*How to complete this task:* Scan the entries below and extract each line with the word "down" in it.

*Task inputs:*
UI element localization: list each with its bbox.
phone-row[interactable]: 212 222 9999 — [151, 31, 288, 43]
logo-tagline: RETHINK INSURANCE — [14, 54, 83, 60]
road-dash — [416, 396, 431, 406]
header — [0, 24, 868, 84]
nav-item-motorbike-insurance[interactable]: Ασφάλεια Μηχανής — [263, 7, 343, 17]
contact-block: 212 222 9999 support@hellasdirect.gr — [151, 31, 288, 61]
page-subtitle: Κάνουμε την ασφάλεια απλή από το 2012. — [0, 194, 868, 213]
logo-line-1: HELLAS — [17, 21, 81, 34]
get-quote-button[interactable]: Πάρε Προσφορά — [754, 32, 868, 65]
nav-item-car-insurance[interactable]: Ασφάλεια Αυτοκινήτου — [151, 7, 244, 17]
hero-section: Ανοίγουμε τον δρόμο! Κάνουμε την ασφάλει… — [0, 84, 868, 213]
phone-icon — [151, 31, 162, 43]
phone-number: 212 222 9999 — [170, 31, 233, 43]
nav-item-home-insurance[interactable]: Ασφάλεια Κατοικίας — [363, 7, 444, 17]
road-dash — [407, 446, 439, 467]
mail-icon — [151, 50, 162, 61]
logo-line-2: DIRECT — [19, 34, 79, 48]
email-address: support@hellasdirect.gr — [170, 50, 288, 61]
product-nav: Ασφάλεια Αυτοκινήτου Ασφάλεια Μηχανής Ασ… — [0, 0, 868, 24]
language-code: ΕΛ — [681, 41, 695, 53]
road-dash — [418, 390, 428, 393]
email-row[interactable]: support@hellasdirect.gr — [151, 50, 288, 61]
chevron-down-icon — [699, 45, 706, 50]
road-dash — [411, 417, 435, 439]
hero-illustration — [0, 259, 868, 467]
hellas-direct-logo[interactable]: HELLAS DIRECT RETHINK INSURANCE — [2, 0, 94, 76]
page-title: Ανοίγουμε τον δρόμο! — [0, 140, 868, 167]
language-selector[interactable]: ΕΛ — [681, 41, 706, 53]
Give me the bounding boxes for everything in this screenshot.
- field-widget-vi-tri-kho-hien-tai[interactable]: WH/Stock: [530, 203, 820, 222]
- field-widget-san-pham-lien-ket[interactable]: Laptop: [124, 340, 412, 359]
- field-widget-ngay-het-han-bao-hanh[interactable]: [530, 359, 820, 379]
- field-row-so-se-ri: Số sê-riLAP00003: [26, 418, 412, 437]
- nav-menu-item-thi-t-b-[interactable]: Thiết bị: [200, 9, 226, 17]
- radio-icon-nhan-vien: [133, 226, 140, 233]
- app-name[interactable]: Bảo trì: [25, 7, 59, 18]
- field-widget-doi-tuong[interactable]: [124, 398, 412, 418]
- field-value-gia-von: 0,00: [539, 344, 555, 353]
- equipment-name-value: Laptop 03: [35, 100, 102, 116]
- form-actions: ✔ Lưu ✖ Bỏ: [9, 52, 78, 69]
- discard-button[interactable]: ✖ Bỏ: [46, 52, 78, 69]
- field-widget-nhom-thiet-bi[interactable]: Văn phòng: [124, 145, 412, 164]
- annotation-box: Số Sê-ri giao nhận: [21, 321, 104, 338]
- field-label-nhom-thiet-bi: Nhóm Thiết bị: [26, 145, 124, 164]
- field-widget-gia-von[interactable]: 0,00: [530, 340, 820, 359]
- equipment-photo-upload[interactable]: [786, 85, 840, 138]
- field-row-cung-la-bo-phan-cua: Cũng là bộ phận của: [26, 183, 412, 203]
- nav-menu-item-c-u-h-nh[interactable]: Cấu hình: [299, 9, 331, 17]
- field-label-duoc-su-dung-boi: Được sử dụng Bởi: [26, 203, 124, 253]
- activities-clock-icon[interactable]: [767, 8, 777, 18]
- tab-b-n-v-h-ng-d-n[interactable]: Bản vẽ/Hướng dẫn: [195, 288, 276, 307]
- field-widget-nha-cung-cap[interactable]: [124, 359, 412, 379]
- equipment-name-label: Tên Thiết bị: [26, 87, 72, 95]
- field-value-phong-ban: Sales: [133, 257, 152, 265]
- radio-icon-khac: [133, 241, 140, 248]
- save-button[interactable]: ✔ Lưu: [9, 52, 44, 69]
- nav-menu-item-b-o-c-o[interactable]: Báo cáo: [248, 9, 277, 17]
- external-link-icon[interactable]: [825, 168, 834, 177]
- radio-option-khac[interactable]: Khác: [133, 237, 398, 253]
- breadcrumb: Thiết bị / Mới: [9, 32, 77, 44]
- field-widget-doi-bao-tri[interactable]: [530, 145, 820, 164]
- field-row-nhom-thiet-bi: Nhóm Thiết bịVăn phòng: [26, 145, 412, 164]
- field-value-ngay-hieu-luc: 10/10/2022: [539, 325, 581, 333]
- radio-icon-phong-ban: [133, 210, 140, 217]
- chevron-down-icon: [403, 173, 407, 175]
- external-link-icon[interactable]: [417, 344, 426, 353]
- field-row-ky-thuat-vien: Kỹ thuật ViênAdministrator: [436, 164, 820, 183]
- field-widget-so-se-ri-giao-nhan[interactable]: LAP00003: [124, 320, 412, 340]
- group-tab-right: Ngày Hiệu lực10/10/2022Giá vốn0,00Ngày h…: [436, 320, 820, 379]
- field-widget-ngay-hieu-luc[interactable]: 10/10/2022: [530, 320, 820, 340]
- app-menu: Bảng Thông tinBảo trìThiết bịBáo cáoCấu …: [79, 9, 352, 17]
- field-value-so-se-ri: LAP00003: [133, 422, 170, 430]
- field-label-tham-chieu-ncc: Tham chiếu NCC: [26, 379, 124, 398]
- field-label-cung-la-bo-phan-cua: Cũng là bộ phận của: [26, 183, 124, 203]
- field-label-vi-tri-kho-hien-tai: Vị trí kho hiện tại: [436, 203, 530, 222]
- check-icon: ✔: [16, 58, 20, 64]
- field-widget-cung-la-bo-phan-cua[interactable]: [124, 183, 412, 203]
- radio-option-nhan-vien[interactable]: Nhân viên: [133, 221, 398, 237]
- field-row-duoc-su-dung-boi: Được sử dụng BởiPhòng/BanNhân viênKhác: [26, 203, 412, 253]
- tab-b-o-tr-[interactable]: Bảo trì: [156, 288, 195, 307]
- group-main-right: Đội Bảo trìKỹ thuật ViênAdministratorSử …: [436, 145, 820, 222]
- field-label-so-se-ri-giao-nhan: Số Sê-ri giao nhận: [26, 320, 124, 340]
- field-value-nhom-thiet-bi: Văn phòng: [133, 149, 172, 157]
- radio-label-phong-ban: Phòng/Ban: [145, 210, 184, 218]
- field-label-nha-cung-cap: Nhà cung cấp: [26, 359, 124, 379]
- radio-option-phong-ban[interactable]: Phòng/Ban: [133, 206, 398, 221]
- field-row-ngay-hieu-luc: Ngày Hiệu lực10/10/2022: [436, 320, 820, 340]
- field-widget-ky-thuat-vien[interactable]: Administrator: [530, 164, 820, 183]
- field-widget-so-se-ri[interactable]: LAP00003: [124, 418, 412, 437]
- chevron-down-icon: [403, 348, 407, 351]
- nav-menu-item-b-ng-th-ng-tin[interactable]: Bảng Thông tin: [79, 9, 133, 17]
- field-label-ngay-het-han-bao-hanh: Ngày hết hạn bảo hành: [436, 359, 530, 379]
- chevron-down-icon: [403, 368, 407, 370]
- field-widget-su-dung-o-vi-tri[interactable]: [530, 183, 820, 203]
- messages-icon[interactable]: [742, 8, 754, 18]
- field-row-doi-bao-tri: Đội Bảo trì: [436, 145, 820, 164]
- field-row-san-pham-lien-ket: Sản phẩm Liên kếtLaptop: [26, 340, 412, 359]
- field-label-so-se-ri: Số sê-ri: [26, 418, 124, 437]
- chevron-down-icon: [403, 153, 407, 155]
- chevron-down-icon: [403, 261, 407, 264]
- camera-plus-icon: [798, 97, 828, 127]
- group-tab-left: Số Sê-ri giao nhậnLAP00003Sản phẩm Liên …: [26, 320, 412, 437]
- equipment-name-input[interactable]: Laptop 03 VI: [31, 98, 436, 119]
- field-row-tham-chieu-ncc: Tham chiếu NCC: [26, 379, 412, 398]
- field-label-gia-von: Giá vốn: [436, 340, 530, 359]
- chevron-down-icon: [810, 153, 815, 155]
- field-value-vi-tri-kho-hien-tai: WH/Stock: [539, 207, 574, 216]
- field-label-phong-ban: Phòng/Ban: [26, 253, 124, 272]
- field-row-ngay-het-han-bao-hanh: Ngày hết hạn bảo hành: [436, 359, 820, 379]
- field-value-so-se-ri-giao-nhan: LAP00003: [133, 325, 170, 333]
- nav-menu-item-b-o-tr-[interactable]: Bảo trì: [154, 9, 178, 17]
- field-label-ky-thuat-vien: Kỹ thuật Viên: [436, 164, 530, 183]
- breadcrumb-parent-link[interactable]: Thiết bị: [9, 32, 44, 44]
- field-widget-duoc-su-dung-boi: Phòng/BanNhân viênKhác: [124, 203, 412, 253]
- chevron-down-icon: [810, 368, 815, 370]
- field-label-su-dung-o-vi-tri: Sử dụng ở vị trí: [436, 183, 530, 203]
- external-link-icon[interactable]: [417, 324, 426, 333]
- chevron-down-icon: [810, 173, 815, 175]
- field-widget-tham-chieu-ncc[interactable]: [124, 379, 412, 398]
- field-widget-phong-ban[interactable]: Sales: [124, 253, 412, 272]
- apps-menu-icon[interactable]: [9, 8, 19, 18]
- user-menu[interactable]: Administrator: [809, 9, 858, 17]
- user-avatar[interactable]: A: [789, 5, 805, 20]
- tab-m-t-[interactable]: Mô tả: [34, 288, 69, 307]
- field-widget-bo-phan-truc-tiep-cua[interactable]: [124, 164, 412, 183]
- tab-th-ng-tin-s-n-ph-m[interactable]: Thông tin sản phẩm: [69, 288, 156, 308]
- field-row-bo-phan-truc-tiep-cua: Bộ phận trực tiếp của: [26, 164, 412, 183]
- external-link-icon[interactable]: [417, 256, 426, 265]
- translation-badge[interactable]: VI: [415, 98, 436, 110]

*Response for this exercise:*
chevron-down-icon — [699, 45, 706, 50]
- chevron-down-icon: [403, 173, 407, 175]
- chevron-down-icon: [403, 348, 407, 351]
- chevron-down-icon: [403, 368, 407, 370]
- chevron-down-icon: [403, 153, 407, 155]
- chevron-down-icon: [403, 261, 407, 264]
- chevron-down-icon: [810, 153, 815, 155]
- chevron-down-icon: [810, 368, 815, 370]
- chevron-down-icon: [810, 173, 815, 175]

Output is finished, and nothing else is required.